======== Data provided ========

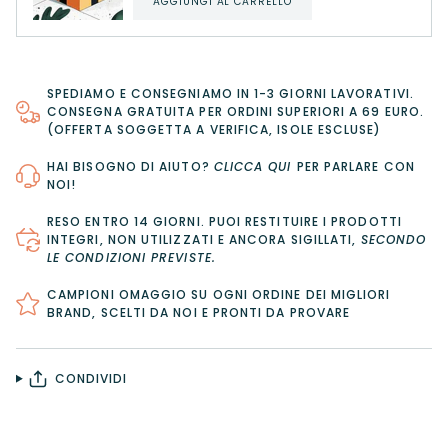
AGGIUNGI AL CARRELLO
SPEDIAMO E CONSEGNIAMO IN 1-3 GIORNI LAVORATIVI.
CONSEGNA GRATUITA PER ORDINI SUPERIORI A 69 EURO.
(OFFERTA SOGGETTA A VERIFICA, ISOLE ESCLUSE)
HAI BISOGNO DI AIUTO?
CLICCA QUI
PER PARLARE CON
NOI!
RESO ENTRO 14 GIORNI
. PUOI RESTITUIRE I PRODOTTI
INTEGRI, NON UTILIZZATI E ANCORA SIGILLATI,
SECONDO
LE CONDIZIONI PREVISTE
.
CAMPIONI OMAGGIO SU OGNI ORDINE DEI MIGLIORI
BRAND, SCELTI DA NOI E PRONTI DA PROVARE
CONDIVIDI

========
======== Data provided ========

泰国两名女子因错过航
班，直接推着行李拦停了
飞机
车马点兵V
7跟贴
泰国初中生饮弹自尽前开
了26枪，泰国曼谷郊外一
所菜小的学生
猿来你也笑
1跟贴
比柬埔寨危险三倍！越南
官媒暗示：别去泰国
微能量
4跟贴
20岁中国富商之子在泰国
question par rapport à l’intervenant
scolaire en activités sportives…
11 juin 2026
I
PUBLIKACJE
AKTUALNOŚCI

========
======== Data provided ========

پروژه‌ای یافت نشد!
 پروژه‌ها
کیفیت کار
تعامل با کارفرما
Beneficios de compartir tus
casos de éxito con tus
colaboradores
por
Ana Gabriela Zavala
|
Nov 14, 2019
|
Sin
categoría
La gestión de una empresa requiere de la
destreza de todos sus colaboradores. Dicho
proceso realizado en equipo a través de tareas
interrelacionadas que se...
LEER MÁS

========

**The problem**
Your answer should be the lines above, from the line containing "班，直接推着行李拦停了" up to and including the line containing "AKTUALNOŚCI", reproduced exactly and with nothing else.

**Completed task**
班，直接推着行李拦停了
飞机
车马点兵V
7跟贴
泰国初中生饮弹自尽前开
了26枪，泰国曼谷郊外一
所菜小的学生
猿来你也笑
1跟贴
比柬埔寨危险三倍！越南
官媒暗示：别去泰国
微能量
4跟贴
20岁中国富商之子在泰国
question par rapport à l’intervenant
scolaire en activités sportives…
11 juin 2026
I
PUBLIKACJE
AKTUALNOŚCI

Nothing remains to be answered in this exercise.